The lines below that include "personal" are to be found and copied.

■ Items from a dataset ■
- - -
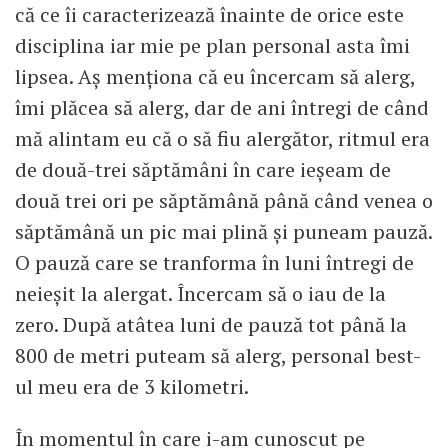
că ce îi caracterizează înainte de orice este
disciplina iar mie pe plan personal asta îmi
lipsea. Aș menționa că eu încercam să alerg,
îmi plăcea să alerg, dar de ani întregi de când
mă alintam eu că o să fiu alergător, ritmul era
de două-trei săptămâni în care ieșeam de
două trei ori pe săptămână până când venea o
săptămână un pic mai plină și puneam pauză.
O pauză care se tranforma în luni întregi de
neieșit la alergat. Încercam să o iau de la
zero. După atâtea luni de pauză tot până la
800 de metri puteam să alerg, personal best-
ul meu era de 3 kilometri.
În momentul în care i-am cunoscut pe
- - -
■ RESPONSE BOX ■
disciplina iar mie pe plan personal asta îmi
800 de metri puteam să alerg, personal best-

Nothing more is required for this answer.